Maybe I let you take the questions. I'd like to say a few words on the staffing. You said excess staffing. I would not agree with the excess staffing. We hired, in the numbers that you see in our release, and we increased the level of headcount at Airbus. more than what we had indicated a year ago. Therefore, that deserves an explanation. Actually, it's very significant because it's 13,700 also comparing end of 2022 and end of 2023. In these numbers, there are two changes I'd like to explain. One is we are consolidating additional entities compared to end of 2022. there's a change of scope whose size is roughly 1,700. So if you take the 13,700 minus 1,700, you are at 12,000. And then we have decided over the year, mainly in our subsidiaries in charge of aerostructures, to secure skills, competencies, and stability in the staff to transfer to hire people that were subcontractors into people with Airbus contracts. That's not something we had considered when we gave the guidance on headcount or the perspective. And that's an additional $2,300 as far as I remember. So we're coming around $9,500, which is more than what we had communicated. Actually, the hiring plan has been doing well on tracks slightly ahead but that was my guidance to the team to say don't be behind the curve on skills and competencies. We want to remain ahead of the curve and we had less attrition in 2023 than what we had in 2022 and what we had factored in. So what looks really like strong excess of resources of headcount compared to what we said a year ago is actually a minor one, and I want this to be understood as we will continue to hire in 2024, and we will continue as well to enlarge the scope of consolidated entities where we consolidate staff, so that's something to be closely monitored and share with you as we move forward. And that has given time to Thomas to prepare an answer to your more general question on the costs and shareholder returns. Thomas, I hand over to you. Sure.

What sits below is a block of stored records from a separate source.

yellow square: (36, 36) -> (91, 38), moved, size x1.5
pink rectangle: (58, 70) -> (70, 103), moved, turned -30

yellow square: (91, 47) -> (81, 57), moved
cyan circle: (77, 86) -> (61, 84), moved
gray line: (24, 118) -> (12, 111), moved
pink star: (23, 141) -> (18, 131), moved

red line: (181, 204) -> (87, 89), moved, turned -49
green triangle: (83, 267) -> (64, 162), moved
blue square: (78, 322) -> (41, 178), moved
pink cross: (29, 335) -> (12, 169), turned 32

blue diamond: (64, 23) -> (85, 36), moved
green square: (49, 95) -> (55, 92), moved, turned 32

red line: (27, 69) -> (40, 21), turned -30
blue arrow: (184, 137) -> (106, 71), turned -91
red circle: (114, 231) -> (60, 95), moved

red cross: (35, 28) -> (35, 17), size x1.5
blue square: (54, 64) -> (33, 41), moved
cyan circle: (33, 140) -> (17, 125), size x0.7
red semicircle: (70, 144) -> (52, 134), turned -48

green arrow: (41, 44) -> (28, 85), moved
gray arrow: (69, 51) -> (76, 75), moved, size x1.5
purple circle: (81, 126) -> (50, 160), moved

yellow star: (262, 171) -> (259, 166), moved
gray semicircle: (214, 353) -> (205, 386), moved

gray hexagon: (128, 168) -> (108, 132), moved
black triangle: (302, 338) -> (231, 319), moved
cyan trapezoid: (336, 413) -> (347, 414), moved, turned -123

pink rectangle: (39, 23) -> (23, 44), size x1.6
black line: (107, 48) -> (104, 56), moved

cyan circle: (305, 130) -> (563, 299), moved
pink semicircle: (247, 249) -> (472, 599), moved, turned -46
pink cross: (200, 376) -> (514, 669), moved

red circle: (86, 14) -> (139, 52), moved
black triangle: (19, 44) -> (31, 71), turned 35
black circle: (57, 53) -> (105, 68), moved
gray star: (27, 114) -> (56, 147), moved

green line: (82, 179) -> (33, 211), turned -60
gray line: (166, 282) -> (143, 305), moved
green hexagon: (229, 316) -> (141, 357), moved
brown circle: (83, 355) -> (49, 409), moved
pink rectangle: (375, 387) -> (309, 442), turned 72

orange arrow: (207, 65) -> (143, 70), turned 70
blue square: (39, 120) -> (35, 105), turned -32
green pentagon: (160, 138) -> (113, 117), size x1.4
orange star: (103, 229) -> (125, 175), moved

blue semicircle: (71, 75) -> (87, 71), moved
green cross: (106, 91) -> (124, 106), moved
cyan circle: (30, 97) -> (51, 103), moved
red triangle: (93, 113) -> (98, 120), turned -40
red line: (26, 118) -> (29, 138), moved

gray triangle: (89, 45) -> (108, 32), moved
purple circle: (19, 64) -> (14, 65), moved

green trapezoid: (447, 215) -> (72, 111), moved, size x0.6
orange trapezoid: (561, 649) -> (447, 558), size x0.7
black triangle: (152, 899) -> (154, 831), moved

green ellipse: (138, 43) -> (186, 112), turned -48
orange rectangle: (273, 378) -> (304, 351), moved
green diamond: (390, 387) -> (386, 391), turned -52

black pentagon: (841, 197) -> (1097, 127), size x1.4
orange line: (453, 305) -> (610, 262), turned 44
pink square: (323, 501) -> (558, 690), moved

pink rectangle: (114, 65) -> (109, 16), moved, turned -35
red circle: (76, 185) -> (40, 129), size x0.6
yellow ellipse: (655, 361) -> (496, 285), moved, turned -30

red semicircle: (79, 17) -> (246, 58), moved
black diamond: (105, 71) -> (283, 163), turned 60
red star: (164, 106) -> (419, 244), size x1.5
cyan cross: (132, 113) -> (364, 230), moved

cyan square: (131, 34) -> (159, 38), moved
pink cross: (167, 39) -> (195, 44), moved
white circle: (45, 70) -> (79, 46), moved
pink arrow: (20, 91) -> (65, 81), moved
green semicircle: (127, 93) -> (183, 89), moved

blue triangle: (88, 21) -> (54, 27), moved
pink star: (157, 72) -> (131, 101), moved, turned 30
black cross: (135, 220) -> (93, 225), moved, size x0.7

Well, maybe on the cost side, I think for 2023 we said inflation would hit us with a couple of hundred million. That is also what has materialized. I would expect that could continue in 2024, maybe slightly less than that, but the order of magnitude will not be significantly different. And you also saw that our R&D was increasing in 2023. I would also expect that this will continue in 2024 at maybe a slightly lower pace, as I had indicated. But I would say those are the two main building blocks that you should have in mind when you think about the cost development in 2024. Now, where inflation will go in 2025 is a little bit difficult to say. I don't think it will go down to zero back. but it could level off a little further in 2025, but I think to be seen when we come out with the guidance in a year from today. Now on the shareholder returns, I would say there was a number of considerations that we went through. So first of all, what was important to us is to stick to what we said, which is once we exceed the 10 billion threshold of our net cash position, we would look into increasing our shareholder returns. we have achieved that threshold maybe slightly faster than what we had anticipated ourselves. And therefore, simply what we did is we listened to our shareholders. I would say there's no clear view on whether a special dividend or a share buyback is preferred. There's the two views. And therefore, what was important for us in this situation was to implement something relatively quickly and pragmatically to also send a clear signal that we stick to what we have said. And secondly, if you look at the amount which we deem appropriate, we felt that a special dividend would be the better tool relative to a share buyback at this point in time. So I would say there was a number of considerations, but the most important thing for us was that we stick to what we said earlier, which is the $10 billion threshold for net cash is something that we would look into before increasing our return to shareholders. However, I would also clearly say that this is not a mechanistic exercise going forward. So while we do think that the philosophy is the right one, and I think I come back to the earlier question, have we changed our philosophy on this? Clearly, no. But it's not a mechanistic exercise that you should project into the future for every year.
That's helpful.
Thank you.
Thank you. We will now move to the next question. And your next question comes from the line of George Dow from Bernstein. Please go ahead.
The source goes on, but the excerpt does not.